Labour could win an election “at any point it wants to”, Tony Blair has said, as he mounted a passionate defence of his record in government and urged his party to return to the centre ground.
The former prime minister was speaking days before the 20-year anniversary of New Labour’s 1997 landslide election victory that delivered the party a majority of 179.
It comes as opinion polls forecast a huge Conservative win in the general election on 8 June. While the gap is closing, the Tories currently have a lead of between 15 and 20 points.
Mr Blair warned Labour must not return to the point in 1983 “where people spoke about the Labour Party…as if the gods had decreed that, unfortunately, there can now only be Tory governments”.
“One of the remarks that really made an impact on me in the 1980s was when Michael Heseltine was asked whether Labour would win again”, the former prime minister told The Observer.
“And he said: ‘Labour will win when it wants to.’ And I thought at the time that was a very profound remark because the Labour party can win at any point in time it wants to get back to winning ways.

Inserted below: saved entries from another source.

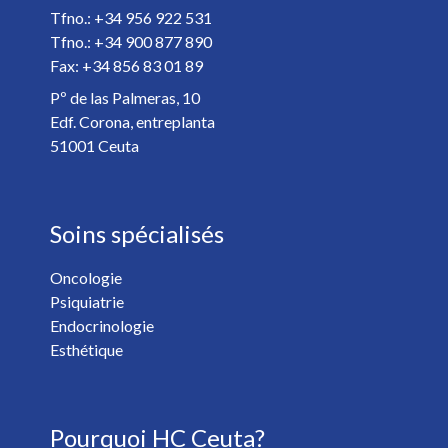
Spécialiste *
Tfno.: +34 956 922 531
Tfno.: +34 900 877 890
Fax: +34 856 83 01 89
Détails de votre rendez-vous *
Pº de las Palmeras, 10
Edf. Corona, entreplanta
51001 Ceuta
Soins spécialisés
Oncologie
Psiquiatrie
Vous voulez recevoir les nouvelles de HC Hospitales? *
Endocrinologie
Oui
Non
Esthétique
J'ai plus de 18 ans et j'ai lu et accepté la
Politique de
Pourquoi HC Ceuta?
Confidentialité
. *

It’s just got to make a decision that it’s going to do it.
“It’s certainly true we don’t have a God-given right to carry on as a competing party of government. But there’s no reason why Labour can’t become the repository of that new coalition of progressive forces that is available to us in today’s society and which is basically the same progressive coalition that brought us to power in 1997.
In an apparent reference to Jeremy Corbyn, Mr Blair said forcing people to choose between a “hard left Labour Party” and a “hard Brexit Tory party” would leave many voters “homeless”.
“For progressive politics to win, it’s got to be constantly modernising the application of its traditional values”, he said. “In a world that’s defined by accelerating change, the progressives have got to be the leaders of that change. The New Labour attitude, the New Labour mindset is not just as relevant today, it’s even more relevant today.”
He highlighted the rise of centrist Emmanuel Macron, who polls suggest will be elected as the next French president in the 7 May run-off, as an inspiration for Labour.
“The broad lesson is the centre ground is still strong and if you provide people with a progressive centre-ground alternative they’ll vote for it,” he said.
Mr Blair insisted he was “proud” of his record in government and listed a number of Labour’s achievements during his time in office. He bemoaned the “tragedy” of people within the party criticising its record rather than highlighting its successes.